Immunology => Asthma
Asthma, Bronchial (Greek asthma,"panting"), respiratory disease in which spasm and constriction of the bronchial passages and swelling of their mucous lining cause obstruction of breathing, often due to allergy, particularly to dust, animal fur or feathers, moulds, and pollen. Many people with allergic asthma, also called atopic or extrinsic asthma, also suffer from hay fever. Asthma in adults is less likely to be caused by allergy, and more likely to be associated with respiratory infections and emotional upsets. Non-allergic asthma is called intrinsic asthma.
The frequency and severity of asthma symptoms varies markedly from one person to another. A typical attack, which often occurs at night, begins with coughing, wheezing, and shortness of breath, but in some individuals a dry cough may be the only symptom. Even without treatment, attacks usually subside after a few hours, with a change to a moist cough that brings up large amounts of mucus.

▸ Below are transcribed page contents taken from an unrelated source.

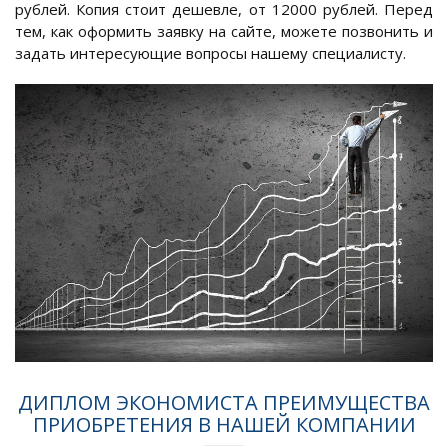
рублей. Копия стоит дешевле, от 12000 рублей. Перед
тем, как оформить заявку на сайте, можете позвонить и
задать интересующие вопросы нашему специалисту.
ДИПЛОМ ЭКОНОМИСТА ПРЕИМУЩЕСТВА
ПРИОБРЕТЕНИЯ В НАШЕЙ КОМПАНИИ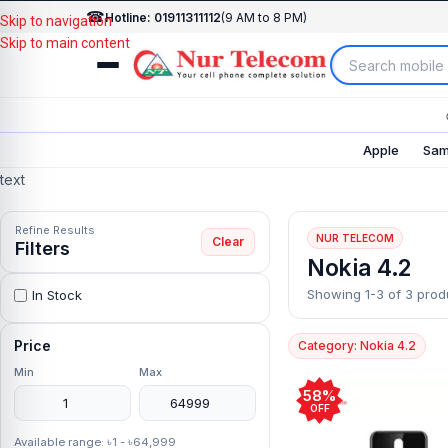
☎
Hotline: 01911311112
(9 AM to 8 PM)
Skip to navigation
Skip to main content
Apple
Sam
text
Refine Results
NUR TELECOM
Clear
Filters
Nokia 4.2
Showing 1-3 of 3 prod
In Stock
Price
Category: Nokia 4.2
Min
Max
58%
OFF
Available range: ৳1 - ৳64,999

Attacks may recur in hours or days, or may be absent for months or even years. Status asthmaticus, a prolonged attack that persists despite treatment with drugs, is a particularly severe and sometimes fatal form of the disease, and usually requires hospitalization. Some children with asthma stop having attacks when they reach adulthood.

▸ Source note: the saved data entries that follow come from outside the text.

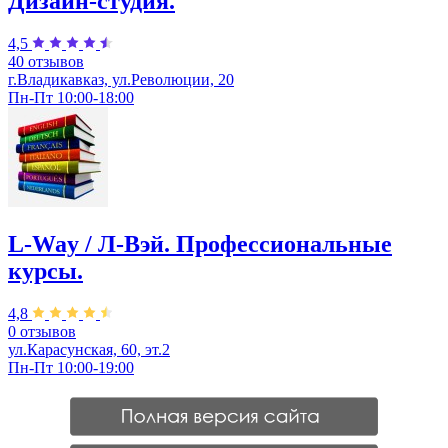
Дизайн-студия.
4,5
40 отзывов
г.Владикавказ, ул.Революции, 20
Пн-Пт 10:00-18:00
L-Way / Л-Вэй. Профессиональные
курсы.
4,8
0 отзывов
ул.Карасунская, 60, эт.2
Пн-Пт 10:00-19:00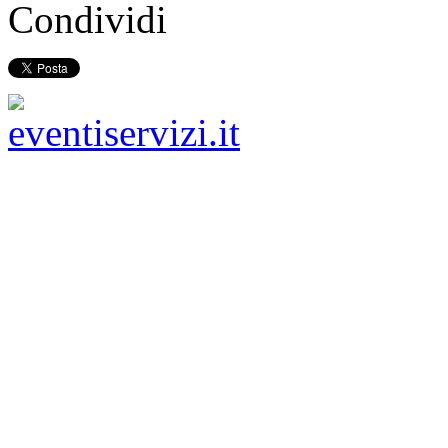
Condividi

Asthma attacks can be treated or prevented by a variety of drugs. Inhalation of bronchodilator drugs, such as albuterol or terbutaline, is the usual treatment, and can bring relief within minutes. Severe attacks that do not respond to these drugs may require treatment with corticosteroids. Drugs that can prevent asthma symptoms include theophylline, which is usually taken in tablets, and cromolyn sodium, which is inhaled.

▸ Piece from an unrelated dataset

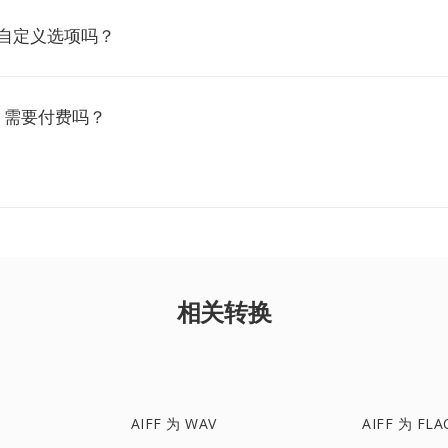
有自定义选项吗？
AV 需要付费吗？
相关转换
AIFF 为 WAV
AIFF 为 FLA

When asthma is associated with allergy to inhaled particles, avoidance of the allergen responsible is generally recommended but often difficult to achieve. Feather pillows and pets can often be avoided, but dust, moulds, and pollens often may not. Skin testing may identify the offending allergens, and periodic desensitizing injections over several years of small amounts of these substances may be helpful.